• _WHAT THE TASK REQUIRES_
Output, word for word, the lines of this listing that fall between the line with "led, it’s immediately effective" and the line with "t-work applications, prioritizing", counting both of those lines, and no others.

• _RECORDS FOR THIS EXERCISE_
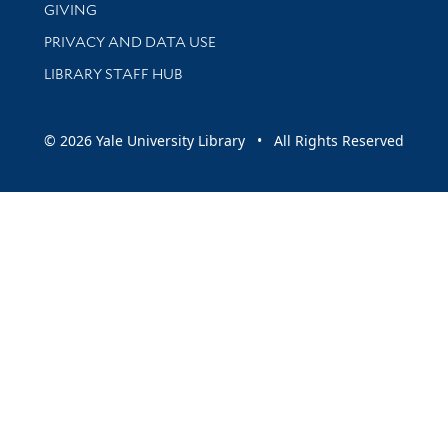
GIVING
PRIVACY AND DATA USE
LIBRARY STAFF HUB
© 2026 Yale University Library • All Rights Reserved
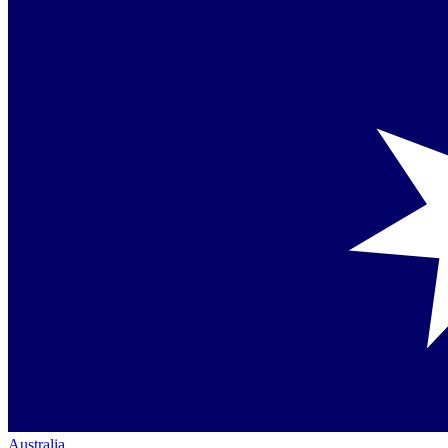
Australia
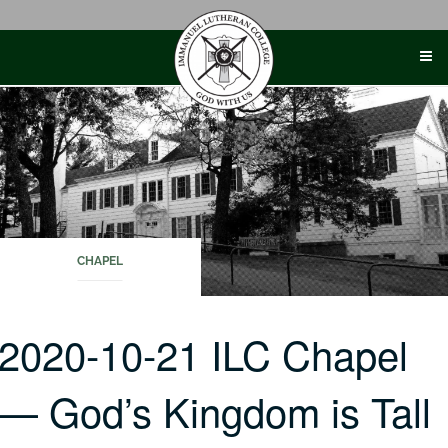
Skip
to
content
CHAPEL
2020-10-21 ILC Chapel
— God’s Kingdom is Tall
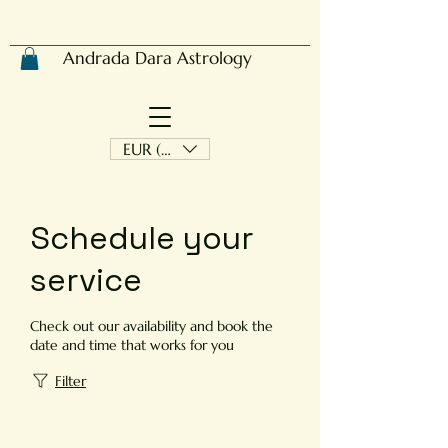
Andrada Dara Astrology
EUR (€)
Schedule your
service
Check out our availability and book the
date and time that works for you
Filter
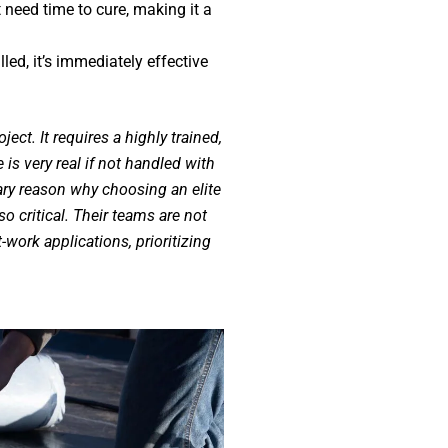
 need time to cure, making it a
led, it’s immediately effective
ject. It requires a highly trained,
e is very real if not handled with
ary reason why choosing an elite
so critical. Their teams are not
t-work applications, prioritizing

...

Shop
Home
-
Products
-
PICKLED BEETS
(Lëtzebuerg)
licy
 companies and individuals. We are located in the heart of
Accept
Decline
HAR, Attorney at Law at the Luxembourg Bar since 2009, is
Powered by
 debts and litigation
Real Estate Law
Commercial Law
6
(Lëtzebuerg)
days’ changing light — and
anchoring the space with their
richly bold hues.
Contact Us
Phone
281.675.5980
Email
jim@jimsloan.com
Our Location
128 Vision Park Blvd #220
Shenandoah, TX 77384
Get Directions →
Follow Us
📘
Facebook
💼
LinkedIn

...

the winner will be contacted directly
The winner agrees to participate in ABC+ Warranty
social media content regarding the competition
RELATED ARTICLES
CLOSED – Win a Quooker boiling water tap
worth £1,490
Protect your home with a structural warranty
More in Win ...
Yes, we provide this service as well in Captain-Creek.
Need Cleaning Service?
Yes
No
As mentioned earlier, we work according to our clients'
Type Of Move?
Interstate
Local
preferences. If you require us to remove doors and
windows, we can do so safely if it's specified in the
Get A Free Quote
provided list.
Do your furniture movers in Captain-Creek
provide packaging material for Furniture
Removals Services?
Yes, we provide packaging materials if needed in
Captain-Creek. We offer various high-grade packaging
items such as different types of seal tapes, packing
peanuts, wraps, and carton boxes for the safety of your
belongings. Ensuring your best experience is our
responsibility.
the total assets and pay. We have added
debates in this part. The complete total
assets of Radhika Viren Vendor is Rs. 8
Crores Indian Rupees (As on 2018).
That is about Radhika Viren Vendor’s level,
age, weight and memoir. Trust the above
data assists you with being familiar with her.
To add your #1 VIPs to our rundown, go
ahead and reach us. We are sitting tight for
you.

• _FINAL ANSWER_
led, it’s immediately effective
ject. It requires a highly trained,
e is very real if not handled with
ary reason why choosing an elite
so critical. Their teams are not
t-work applications, prioritizing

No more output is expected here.